Whether you watched its first season in 2002 or joined The Bachelor fandom later in it's decades-long run, you probably have some opinions about the franchise, and you're likely not alone with said thoughts.
The show that seemingly kick-started the world of reality TV dating has managed to hold fast to its cat-fighting ways that once dominated network television.
However, a lot has changed in society since 2002, and what used to bring in viewers and spark up delightfully unimportant conversations about its cast now seems to be the reason many are turning away from the franchise. More specifically, from The Bachelor itself.

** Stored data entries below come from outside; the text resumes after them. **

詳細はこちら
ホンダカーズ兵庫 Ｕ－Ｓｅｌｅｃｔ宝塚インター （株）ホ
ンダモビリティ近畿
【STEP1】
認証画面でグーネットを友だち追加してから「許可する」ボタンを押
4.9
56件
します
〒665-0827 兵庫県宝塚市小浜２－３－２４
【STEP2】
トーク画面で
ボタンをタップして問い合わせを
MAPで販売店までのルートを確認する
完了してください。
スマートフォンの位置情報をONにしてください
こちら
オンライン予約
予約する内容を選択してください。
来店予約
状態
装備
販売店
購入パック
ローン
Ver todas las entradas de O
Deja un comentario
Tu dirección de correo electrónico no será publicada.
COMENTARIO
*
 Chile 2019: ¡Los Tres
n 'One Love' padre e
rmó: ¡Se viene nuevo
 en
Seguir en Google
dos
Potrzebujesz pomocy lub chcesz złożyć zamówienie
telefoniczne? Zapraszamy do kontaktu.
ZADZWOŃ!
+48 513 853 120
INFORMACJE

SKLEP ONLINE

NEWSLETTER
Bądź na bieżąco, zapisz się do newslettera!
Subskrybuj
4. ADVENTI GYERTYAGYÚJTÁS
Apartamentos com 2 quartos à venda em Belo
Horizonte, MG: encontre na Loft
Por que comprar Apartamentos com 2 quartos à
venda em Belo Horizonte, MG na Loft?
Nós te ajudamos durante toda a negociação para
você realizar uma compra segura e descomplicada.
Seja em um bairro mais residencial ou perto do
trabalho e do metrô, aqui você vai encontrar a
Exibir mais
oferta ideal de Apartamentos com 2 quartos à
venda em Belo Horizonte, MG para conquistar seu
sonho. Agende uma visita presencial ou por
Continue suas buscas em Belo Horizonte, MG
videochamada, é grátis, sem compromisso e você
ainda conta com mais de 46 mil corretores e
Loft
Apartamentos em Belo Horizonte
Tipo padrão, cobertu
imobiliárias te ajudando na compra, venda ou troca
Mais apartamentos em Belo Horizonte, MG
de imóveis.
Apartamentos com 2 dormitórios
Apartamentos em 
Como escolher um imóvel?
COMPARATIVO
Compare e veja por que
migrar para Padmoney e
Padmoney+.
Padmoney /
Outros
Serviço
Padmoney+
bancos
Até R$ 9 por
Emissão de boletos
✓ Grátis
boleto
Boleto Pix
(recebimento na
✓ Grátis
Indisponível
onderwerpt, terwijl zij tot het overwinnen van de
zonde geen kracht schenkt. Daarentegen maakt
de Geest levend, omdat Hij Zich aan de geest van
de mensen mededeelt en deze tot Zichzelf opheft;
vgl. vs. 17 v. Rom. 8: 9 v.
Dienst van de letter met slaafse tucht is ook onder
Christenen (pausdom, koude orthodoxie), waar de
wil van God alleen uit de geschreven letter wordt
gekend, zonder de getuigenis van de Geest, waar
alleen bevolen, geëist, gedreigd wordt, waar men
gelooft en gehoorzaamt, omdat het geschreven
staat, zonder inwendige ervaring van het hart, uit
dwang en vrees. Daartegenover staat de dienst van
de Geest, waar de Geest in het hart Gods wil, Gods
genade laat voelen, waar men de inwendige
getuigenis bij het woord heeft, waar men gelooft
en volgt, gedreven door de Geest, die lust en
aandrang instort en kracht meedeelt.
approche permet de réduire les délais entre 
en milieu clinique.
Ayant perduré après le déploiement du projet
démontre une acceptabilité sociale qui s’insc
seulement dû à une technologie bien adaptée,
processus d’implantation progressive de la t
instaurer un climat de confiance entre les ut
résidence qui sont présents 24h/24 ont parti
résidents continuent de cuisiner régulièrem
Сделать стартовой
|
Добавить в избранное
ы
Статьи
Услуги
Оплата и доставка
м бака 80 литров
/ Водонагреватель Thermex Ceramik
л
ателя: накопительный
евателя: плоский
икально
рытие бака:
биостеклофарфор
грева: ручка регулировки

With questionable casting of the show's leads – like its latest head-scratching choice in Clayton Echard, which viewers still don't fully understand – to what appears to be discriminatory and clone-like casting of potential suitors, the show has managed to create more weekly talking points of what ABC is doing wrong rather than right.
It all begs the question: Is it time to end The Bachelor for good? From where we're standing, the answer is yes, and here's why.
The Bachelor needs to say goodbye
It should come as no surprise that The Bachelor has had its fair share of drama on and off camera, particularly in recent years.
The franchise replaced the show's longtime host Chris Harrison due to his aggressive defense of season 25 winner Rachael Kirkconnell's racially insensitive past. But simply swapping out one singular person doesn't rid the show of its bad behavior and classless antics.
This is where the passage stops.